Purpose : Half of global blindness is caused by cataract, which is the most commonly performed surgical procedure worldwide. Posterior Capsule Opacification (PCO), a fibrotic wound healing response post-cataract surgery, develops in up to half of patients, causing secondary vision loss. In the current study, we assess the putative role of VEGF in this response and the therapeutic benefit of targeting this molecule.

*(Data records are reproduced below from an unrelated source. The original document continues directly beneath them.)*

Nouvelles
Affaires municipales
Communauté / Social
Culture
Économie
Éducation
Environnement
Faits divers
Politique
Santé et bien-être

Methods : The human lens epithelial cell line FHL124 which has a 99.5% similarity in gene expression to native lens epithelium was employed. Features of PCO including cell viability, cell death, epithelial to mesenchymal transition (EMT), and matrix contraction were evaluated against both VEGF application and pan-VEGF receptor inhibition by Axitinib. Due to the ubiquitous role TGFβ is reported to play in PCO and fibrosis, experiments were also performed in the presence and absence of this molecule. WST-1 assay was used to evaluate cell viability and the LDH assay for cell death assessment. Matrix contraction was determined by the patch contraction assay. EMT was examined using QRT PCR and western blot to detect the myofibroblast marker alpha smooth muscle actin (α-SMA).

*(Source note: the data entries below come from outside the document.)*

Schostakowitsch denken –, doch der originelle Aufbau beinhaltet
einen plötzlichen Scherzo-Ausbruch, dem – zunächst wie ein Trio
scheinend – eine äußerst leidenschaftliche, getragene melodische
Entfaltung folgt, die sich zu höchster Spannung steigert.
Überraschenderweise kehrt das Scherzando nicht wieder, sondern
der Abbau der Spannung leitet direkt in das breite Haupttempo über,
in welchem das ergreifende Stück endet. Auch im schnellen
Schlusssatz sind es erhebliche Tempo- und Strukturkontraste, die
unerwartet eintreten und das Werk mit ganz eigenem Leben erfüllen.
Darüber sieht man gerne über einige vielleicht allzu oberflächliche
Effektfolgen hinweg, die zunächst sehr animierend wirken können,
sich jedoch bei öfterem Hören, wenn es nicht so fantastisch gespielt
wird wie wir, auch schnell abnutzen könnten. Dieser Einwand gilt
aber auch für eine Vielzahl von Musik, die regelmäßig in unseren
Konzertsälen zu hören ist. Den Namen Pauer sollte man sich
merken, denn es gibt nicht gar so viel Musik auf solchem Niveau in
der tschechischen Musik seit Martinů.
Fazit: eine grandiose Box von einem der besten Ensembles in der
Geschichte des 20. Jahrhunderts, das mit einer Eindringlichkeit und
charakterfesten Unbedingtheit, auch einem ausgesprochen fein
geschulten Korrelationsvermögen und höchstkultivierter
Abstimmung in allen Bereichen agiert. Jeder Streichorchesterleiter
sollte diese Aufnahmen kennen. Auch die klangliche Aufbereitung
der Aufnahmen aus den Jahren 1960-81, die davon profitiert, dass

Results : Addition of 100ng/ml VEGF alone did not stimulate any significant change in the output measures assessed. 10ng/ml TGFβ promoted EMT and matrix contraction. Treatment of TGFβ stimulated cells with VEGF did not significantly affect this response. However, treatment with 10µM Axitinib caused a reduction in cell viability which was associated with increased cell death. VEGF inhibition also decreased α-SMA levels relative to baseline at the gene and protein level. Moreover, the marked increase in EMT observed with TGFβ was attenuated by Axitinib. TGFβ induced contraction was also suppressed when VEGF was inhibited.

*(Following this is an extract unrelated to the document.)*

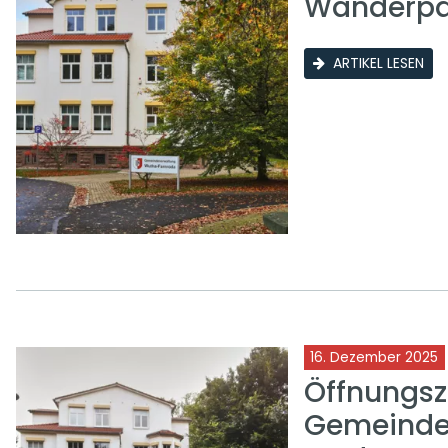
Wanderpar
ARTIKEL LESEN
16. Dezember 2025
Öffnungsz
Gemeinde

Conclusions : Lens epithelial cells produce an endogenous supply of VEGF that plays an important role in cell survival, growth, EMT, and matrix contraction that contributes to PCO after cataract surgery. Strategies to target VEGF/VEGFR signalling could provide a valuable therapeutic approach for the prevention and management of PCO.

This is an abstract that was submitted for the 2016 ARVO Annual Meeting, held in Seattle, Wash., May 1-5, 2016.